A few years ago Van Schaik was not yet interested in aircraft, although he does think flying is a convenient and quick mode of transport. “We are trying to lose the negative aspects of flying, like the environmental pollution. This can only be done step by step. For now, if flying schools were to make the switch to electric it would be financially viable, so that is what we are proposing.”
Proof of feasibility
The first converted airplane should be ready in just over six months. “We received a subsidy from the Eindhoven Metropolitan Region. With this, we were able to demonstrate the technical and financial feasibility,” says Van Schaik. Converting an actual airplane was the best way to do this according to the student. “We are working closely with Kempen Airport in Budel in order to do this. They are also extremely interested in our project.”
But batteries are far too heavy to fly with, aren’t they? “Yes, it probably wouldn’t work for a Boeing 747 with 200 passengers flying to America. In any case, that still requires a lot more development,” Van Schaik admits. “But it works well on shorter flights for aircraft with room for up to twenty passengers.” The first plane that the students are going to convert into an electric plane is a Cessna 150, a two-seater plane. “We have noticed that flight schools, for example, are interested in our technology. They use these small planes a lot,” he adds. “A plane is always back on the ground after an hour’s lesson. So recharging is not an issue.”
The Cessna, with its old-fashioned combustion engine, was flown over to the Netherlands in March from Lydd in Great Britain. This original engine fills the entire nose of the two-seater. The electrically powered engine will be no bigger than the front wheel. At the Dutch Environment and Transport Inspectorate, which issues license plates for aircraft, the Cessna is now registered as PH-TUE.

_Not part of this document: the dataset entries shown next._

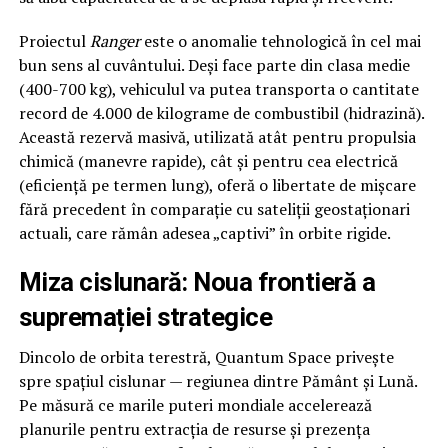
Proiectul
Ranger
este o anomalie tehnologică în cel mai
bun sens al cuvântului. Deși face parte din clasa medie
(400-700 kg), vehiculul va putea transporta o cantitate
record de 4.000 de kilograme de combustibil (hidrazină).
Această rezervă masivă, utilizată atât pentru propulsia
chimică (manevre rapide), cât și pentru cea electrică
(eficiență pe termen lung), oferă o libertate de mișcare
fără precedent în comparație cu sateliții geostaționari
actuali, care rămân adesea „captivi” în orbite rigide.
Miza cislunară: Noua frontieră a
supremației strategice
Dincolo de orbita terestră, Quantum Space privește
spre spațiul cislunar — regiunea dintre Pământ și Lună.
Pe măsură ce marile puteri mondiale accelerează
planurile pentru extracția de resurse și prezența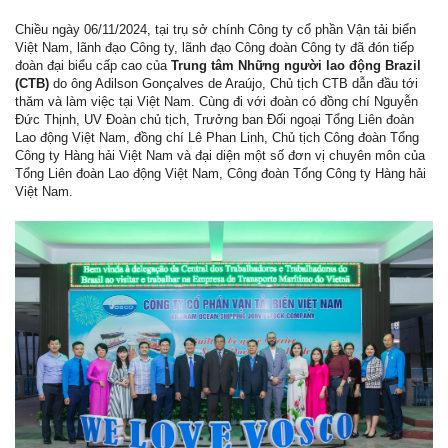
Chiều ngày 06/11/2024, tại trụ sở chính Công ty cổ phần Vận tải biển
Việt Nam, lãnh đạo Công ty, lãnh đạo Công đoàn Công ty đã đón tiếp
đoàn đại biểu cấp cao của
Trung tâm Những người lao động Brazil
(CTB)
do ông Adilson Gonçalves de Araújo, Chủ tịch CTB dẫn đầu tới
thăm và làm việc tại Việt Nam. Cùng đi với đoàn có đồng chí Nguyễn
Đức Thịnh, UV Đoàn chủ tịch, Trưởng ban Đối ngoại Tổng Liên đoàn
Lao động Việt Nam, đồng chí Lê Phan Linh, Chủ tịch Công đoàn Tổng
Công ty Hàng hải Việt Nam và đại diện một số đơn vị chuyên môn của
Tổng Liên đoàn Lao động Việt Nam, Công đoàn Tổng Công ty Hàng hải
Việt Nam.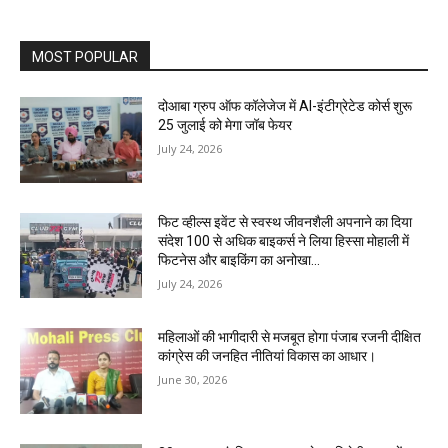
MOST POPULAR
दोआबा ग्रुप ऑफ कॉलेजेज में AI-इंटीग्रेटेड कोर्स शुरू
25 जुलाई को मेगा जॉब फेयर
July 24, 2026
फिट व्हील्स इवेंट से स्वस्थ जीवनशैली अपनाने का दिया
संदेश 100 से अधिक बाइकर्स ने लिया हिस्सा मोहाली में
फिटनेस और बाइकिंग का अनोखा...
July 24, 2026
महिलाओं की भागीदारी से मजबूत होगा पंजाब रजनी दीक्षित
कांग्रेस की जनहित नीतियां विकास का आधार।
June 30, 2026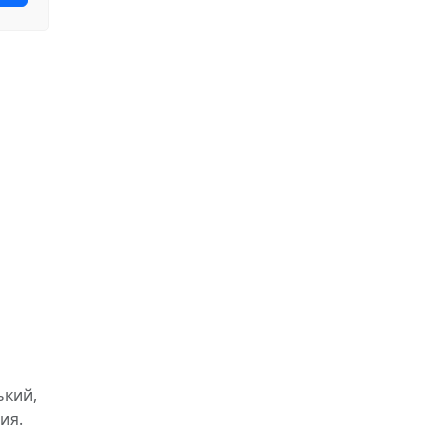
ький,
ия.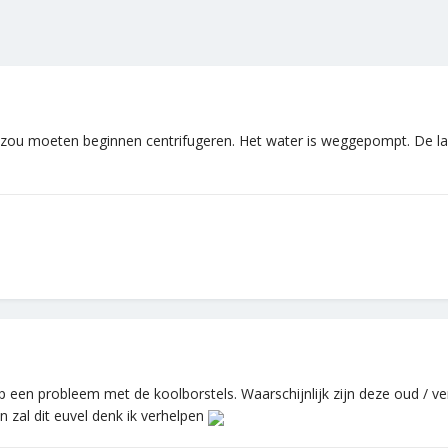
ou moeten beginnen centrifugeren. Het water is weggepompt. De lam
p een probleem met de koolborstels. Waarschijnlijk zijn deze oud / ve
 zal dit euvel denk ik verhelpen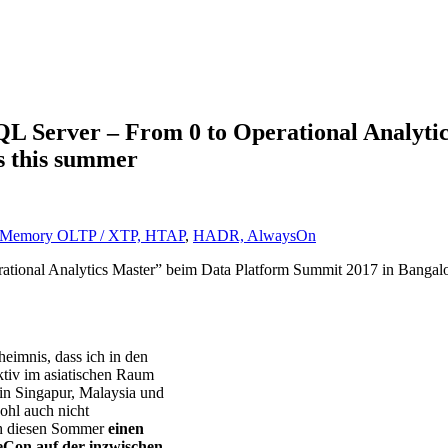
QL Server – From 0 to Operational Analyti
s this summer
-Memory OLTP / XTP, HTAP
,
HADR, AlwaysOn
ional Analytics Master” beim Data Platform Summit 2017 in Bangalo
heimnis, dass ich in den
aktiv im asiatischen Raum
 in Singapur, Malaysia und
ohl auch nicht
ch diesen Sommer
einen
eCon auf der inzwischen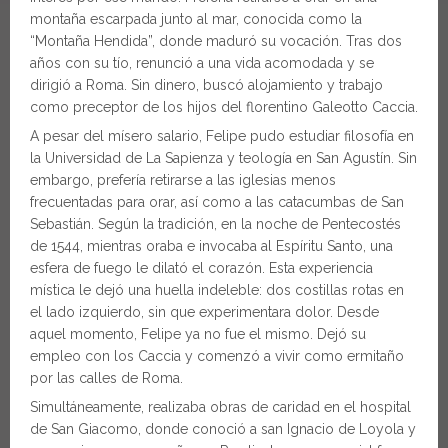
montaña escarpada junto al mar, conocida como la
“Montaña Hendida”, donde maduró su vocación. Tras dos
años con su tío, renunció a una vida acomodada y se
dirigió a Roma. Sin dinero, buscó alojamiento y trabajo
como preceptor de los hijos del florentino Galeotto Caccia.
A pesar del mísero salario, Felipe pudo estudiar filosofía en
la Universidad de La Sapienza y teología en San Agustín. Sin
embargo, prefería retirarse a las iglesias menos
frecuentadas para orar, así como a las catacumbas de San
Sebastián. Según la tradición, en la noche de Pentecostés
de 1544, mientras oraba e invocaba al Espíritu Santo, una
esfera de fuego le dilató el corazón. Esta experiencia
mística le dejó una huella indeleble: dos costillas rotas en
el lado izquierdo, sin que experimentara dolor. Desde
aquel momento, Felipe ya no fue el mismo. Dejó su
empleo con los Caccia y comenzó a vivir como ermitaño
por las calles de Roma.
Simultáneamente, realizaba obras de caridad en el hospital
de San Giacomo, donde conoció a san Ignacio de Loyola y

A training plane is an ideal vehicle for FEA. “In Europe a million flying hours are clocked up every year as people train to become pilots,” explains Van Schaik. “This involves the emission of the same number of kilos of CO2 as are captured by a thousand square kilometers of forest. This would cover an area half the size of Luxemburg! For the rest, our aircraft has no nitrogen emissions and in terms of its fuel and maintenance, it is twenty times cheaper than a standard two-seater.”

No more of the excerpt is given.